Macaroons (my favorite) from Vanille Pastisseries in Chicago, Illinois. 

Macaroons (my favorite) from Vanille Pastisseries in Chicago, Illinois. 

This weekend my good friend Cassie hosted my first baby shower. There were gifts, music, a delicious lunch, and beautiful sweet treats from a Vanille Patisserie in Chicago (where Cassie is from). Needless to say, between the awesome friends, adorable baby gifts, and macaroons... I feel sufficiently 'showered.' 

Later that day, Cassie helped me unpack the new baby gear into her niece's future room - Cassie is an only child so as a best friend of mine I've already let her know she has no choice in being an aunt to our daughter. The nursery is still pretty bare even with the crib and rocking chair assembled (I promise to post some photos once it's closer to completion) but the colorful baby items sure did start to fill things up. 
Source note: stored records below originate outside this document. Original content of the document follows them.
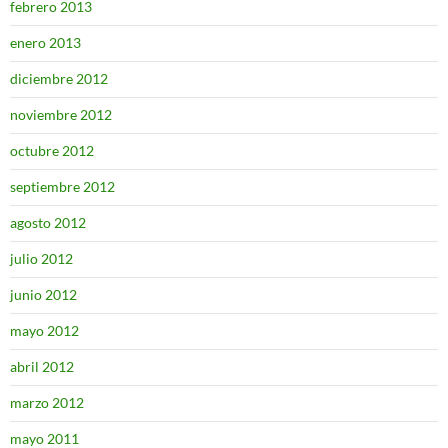
febrero 2013
enero 2013
diciembre 2012
noviembre 2012
octubre 2012
septiembre 2012
agosto 2012
julio 2012
junio 2012
mayo 2012
abril 2012
marzo 2012
mayo 2011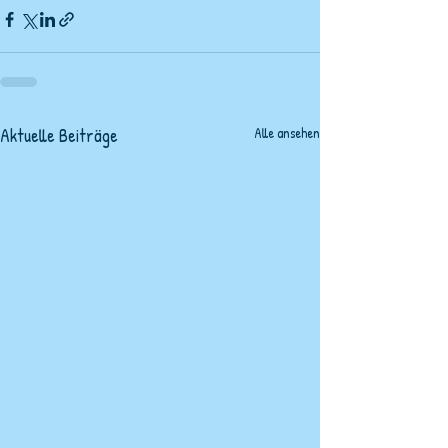
Aktuelle Beiträge
Alle ansehen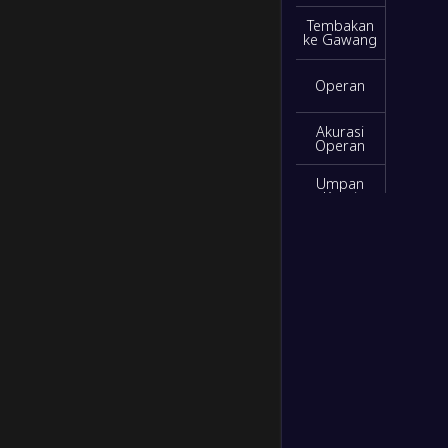
Tembakan
ke Gawang
Operan
Akurasi
Operan
Umpan
Kunci
Intersep
Tembakan
Diblok
Sapuan
Kartu
Kuning
Kartu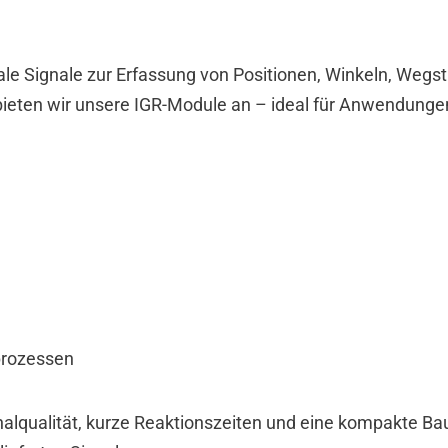
tale Signale zur Erfassung von Positionen, Winkeln, Wegs
bieten wir unsere IGR-Module an – ideal für Anwendungen
prozessen
alqualität, kurze Reaktionszeiten und eine kompakte Bau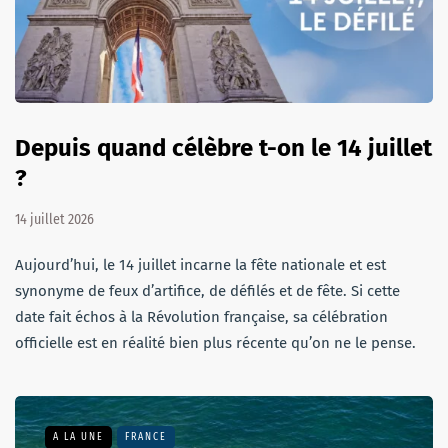
Depuis quand célèbre t-on le 14 juillet
?
14 juillet 2026
Aujourd’hui, le 14 juillet incarne la fête nationale et est
synonyme de feux d’artifice, de défilés et de fête. Si cette
date fait échos à la Révolution française, sa célébration
officielle est en réalité bien plus récente qu’on ne le pense.
A LA UNE
FRANCE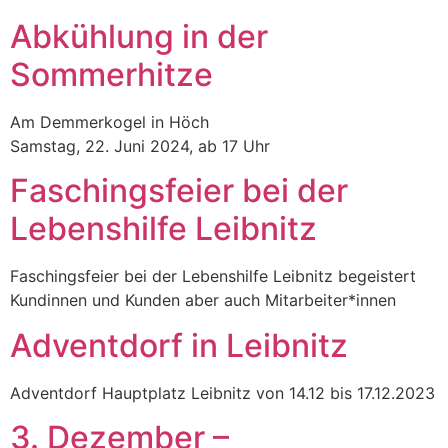
Abkühlung in der
Sommerhitze
Am Demmerkogel in Höch
Samstag, 22. Juni 2024, ab 17 Uhr
Faschingsfeier bei der
Lebenshilfe Leibnitz
Faschingsfeier bei der Lebenshilfe Leibnitz begeistert
Kundinnen und Kunden aber auch Mitarbeiter*innen
Adventdorf in Leibnitz
Adventdorf Hauptplatz Leibnitz von 14.12 bis 17.12.2023
3. Dezember –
As I wrote my thank you notes to all the kick-ass girl friends I'm so blessed to have in my life, I was overwhelmed with emotion. No, I wasn't crying... I was joyful. Cassie had said to me earlier that weekend that I was, "such an adult" referring to our newly purchased home and baby on the way. I stopped writing for just a moment and replayed the conversation in my head. 
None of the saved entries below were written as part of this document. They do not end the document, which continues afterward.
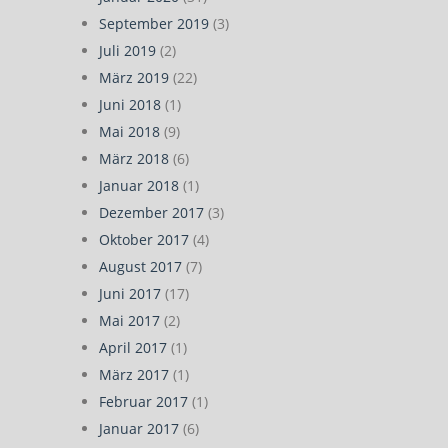
September 2019
(3)
Juli 2019
(2)
März 2019
(22)
Juni 2018
(1)
Mai 2018
(9)
März 2018
(6)
Januar 2018
(1)
Dezember 2017
(3)
Oktober 2017
(4)
August 2017
(7)
Juni 2017
(17)
Mai 2017
(2)
April 2017
(1)
März 2017
(1)
Februar 2017
(1)
Januar 2017
(6)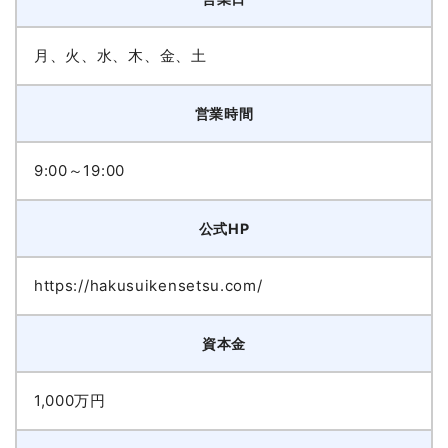
月、火、水、木、金、土
営業時間
9:00～19:00
公式HP
https://hakusuikensetsu.com/
資本金
1,000万円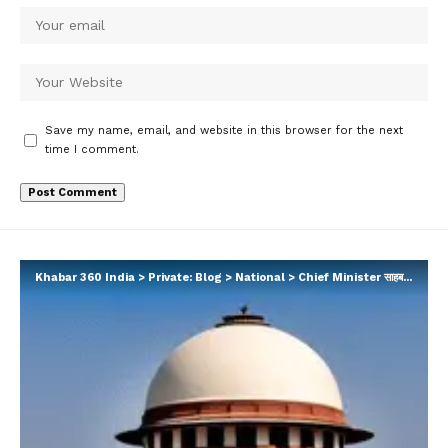
Save my name, email, and website in this browser for the next
time I comment.
Khabar 360 India
>
Private: Blog
>
National
>
Chief Minister साहब के एक फैसले पर भड़का सुप्रीम कोर्ट, कहा- मुख्यमंत्री हैं तो क्या कुछ भी करेंगे…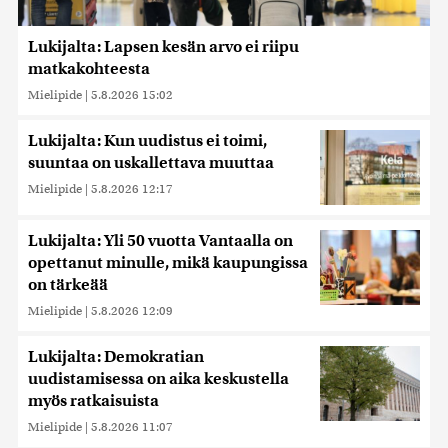
Lukijalta: Lapsen kesän arvo ei riipu
matkakohteesta
Mielipide
|
5.8.2026 15:02
Lukijalta: Kun uudistus ei toimi,
suuntaa on uskallettava muuttaa
Mielipide
|
5.8.2026 12:17
Lukijalta: Yli 50 vuotta Vantaalla on
opettanut minulle, mikä kaupungissa
on tärkeää
Mielipide
|
5.8.2026 12:09
Lukijalta: Demokratian
uudistamisessa on aika keskustella
myös ratkaisuista
Mielipide
|
5.8.2026 11:07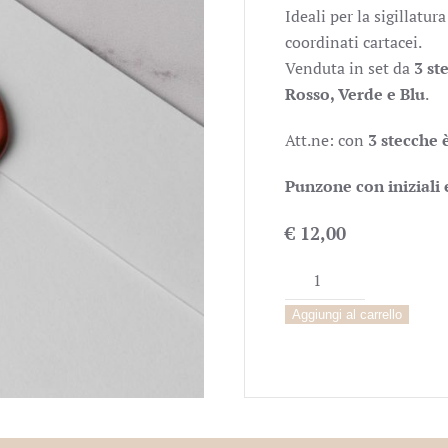
Ideali per la sigillatur
coordinati cartacei.
Venduta in set da
3 st
Rosso, Verde e Blu
.
Att.ne: con
3 stecche è
Punzone con iniziali 
€
12,00
Ceralacca
rosso
Aggiungi al carrello
quantità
"I can't believe how much has changed in the last couple years," I said. "I'm extremely grateful, but of course it can be overwhelming at times."  Something I said with emphasis at precisely the moment of unpacking a gigantic box of newborn diapers. Change is right! Literally, as in changing diapers for the next... how long until she's out of diapers?  

To my contrary, Cassie is living the single 'Sex and the City' lifestyle (as I like to call it) in downtown Chicago where she works for a trendy new startup company. She's got her own apartment in the ever popular Lincoln Park neighborhood that she shares only with her pup Hank. And while I'm busy here unpacking diapers, she's busy... well, not unpacking diapers. 

That said, I'm confident in saying that neither of us would ever trade places - not that we don't admire one another's lives. It's just that, the grass is not greener. The grass is grass and everyone's responsible for watering their own damn lawn. I know Cassie would like to someday have a house and start a family of her own just as I think fondly of my time as the single one living in the city. But life is about embracing the season we're in at this current moment... because those moments will pass before we know it. 

A few weekends ago our pastor shared a message about being in the present and about how the only thing we have for certain in this life is right now. Not tomorrow, not yesterday, but right this very moment. So often I catch myself planning for tomorrow - it's just part of who I am. I constantly struggle to make sure I'm 100% present where I'm physically standing at any given time. I've been warned that as soon as our daughter arrives, the time will fly as it never has before.

With these beautiful baby gifts rolling in and the nursery slowing coming together, it's hard not to live for the moment she arrives. But I keep reminding myself to enjoy my bump and the movements within, just as I'm sure I'll need to remind myself to enjoy her in her infant form because before we know it, she'll be toddling around our house leaving a trail of whatever snack she's eating at the time. 

I finished my thank you notes and placed them in the mailbox on our porch to be sent. And then I smiled. "Yes, much has changed in the last couple of years," I thought to myself. And just then, she kicked me.